C. Global implications
The developing countries in Asia have become major actors in the global economy, playing a crucial role in generating global demand. A sharp decline in their growth rates and a reduction in their contribution to global demand will make it especially difficult for industrial economies, in particular Europe and Japan, to expand at rates needed to reverse the upward trend in their unemployment rates.
There can be little doubt that the crisis will have serious consequences for the regional growth dynamics and integration in East Asia. These are built on the so-called flying geese process, whereby countries at different levels of industrialization and development move together on the basis of a progressive upgrading of their industries. Intra-regional trade and investment both play a major role in this process by helping to locate production according to comparative advantages determined by relative levels of productivity and wages. A stable pattern of exchange rates throughout the region is absolutely essential for this process to be driven by the real economic forces of thrift and productivity.
These foundations of the flying geese process have been shaken by recent shifts in the exchange rates among the currencies of the region through what look like competitive devaluations. Currency instability causes unexpected shifts in the relative positions of individual countries, and creates considerable uncertainty regarding the competitiveness of various industries across the region, thereby undermining investment in tradeables, including intra-regional investment. If restrictive policies are pursued to restore stability, the overall speed of regional growth will be reduced.
Regarding the global impact of the crisis, there has been a certain degree of ambivalence. While on the one hand it is increasingly argued that we are now all living in a global village as a result of significantly increased integration of markets and interdependence of economies, it is at the same time maintained that the impact of the East Asian crisis on the global economy can be expected to be negligible since their share in global trade and production is small. However, greater realism appears to have started to influence the views of major international organizations, which have come to recognize that the global impact of the crisis will be serious, leading to a significant loss of growth, as much as even more than one percentage point from the baseline.

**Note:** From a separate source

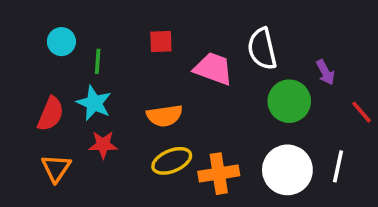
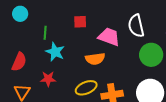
cyan circle: (61, 42) -> (20, 14), moved
cyan star: (94, 103) -> (55, 52), moved
orange semicircle: (165, 116) -> (95, 59), moved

But what is less appreciated is that this is coming on top of existing imbalances in the world economy. Indeed, on the eve of the crisis, there was already a major inconsistency: virtually all major industrial countries except the US were expecting faster growth on the basis of increased exports, while the contribution of the US to global demand was expected to slow down. The surplus countries (Europe and Japan) were employing restrictive fiscal policies and attempting to increase their export surpluses to preserve growth. By contrast, with the notable exceptions of China and Taiwan Province of China, the fast-growing economies of East Asia were major contributors to global demand, running large deficits financed by private capital inflows. However, as the US and European interest rates had started to edge up, capital flows were expected to be diverted form developing countries, forcing them to cut their external deficits and hence contribution to global demand.
Perhaps the single positive contribution of the East Asian crisis is that it has halted the moves towards monetary restriction and higher interest rates in the US and Europe. This emerged when the crisis led to a global stock market break in October, and has been motivated primarily by concerns over the possible impact of higher interest rates on financial markets in industrial countries. Moreover, the slump in East Asia appears to have eased the preoccupation of central bankers with the risk of inflation, and has even raised some concerns about deflationary pressures.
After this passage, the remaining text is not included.